El “ala moderada” del Gobierno no es favorable a tocar los impuestos más allá de lo acordado -las tasas Google y Tobin, que recaudarían unos 1.800 millones y alzas en Sociedades e IRPF hasta lograr 4.000 millones-. Sin embargo, un plan ambicioso de lucha contra el fraude podría aflorar fácilmente hasta 3.000 millones más de recaudación para las arcas públicas, según un informe que presentan hoy mismo el presidente de la Central Sindical Independiente y de Funcionarios (CSIF), Miguel Borra, y el portavoz de CSIF en la Agencia Tributaria, Pablo Burgos. En esencia, Csif apuesta por reforzar la plantilla de inspectores y la vigilancia aduanera para poner coto al fraude.

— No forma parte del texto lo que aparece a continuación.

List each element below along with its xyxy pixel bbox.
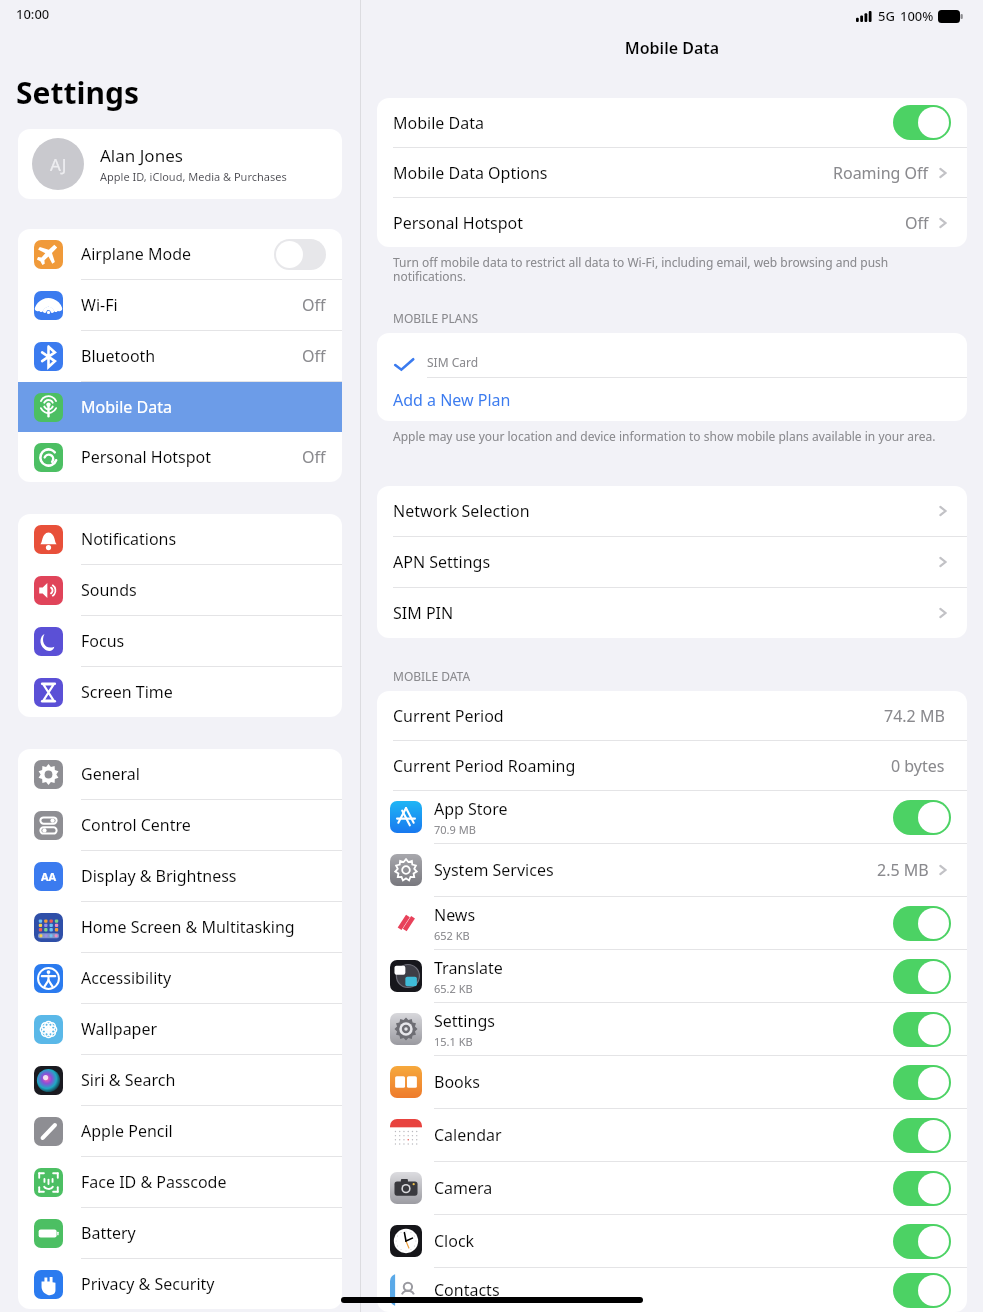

Un estudio del Consejo General de Economistas REAF estima el coste recaudatorio del fraude fiscal en 26.000 millones al año. El texto revela además que los estudios recienten cifran en 11.000 millones el dinero que España pierde cada año por el uso de paraísos fiscales por las grandes fortunas y la elusión de impuestos por parte de los grandes grupos económicos. Los técnicos de Hacienda agrupados en Gestha consideran que la simple rebaja del límite general de pagos en efectivo a 1.000 euros y el de la inclusión en la lista de morosos a 600.000 euros, son capaces de aflorar 828 millones.

El esfuerzo merece la pena, según Gestha, ya que por cada euro invertido en luchar contra la economía sumergida y el fraude fiscal se logran más de 10 euros de recaudación adicional.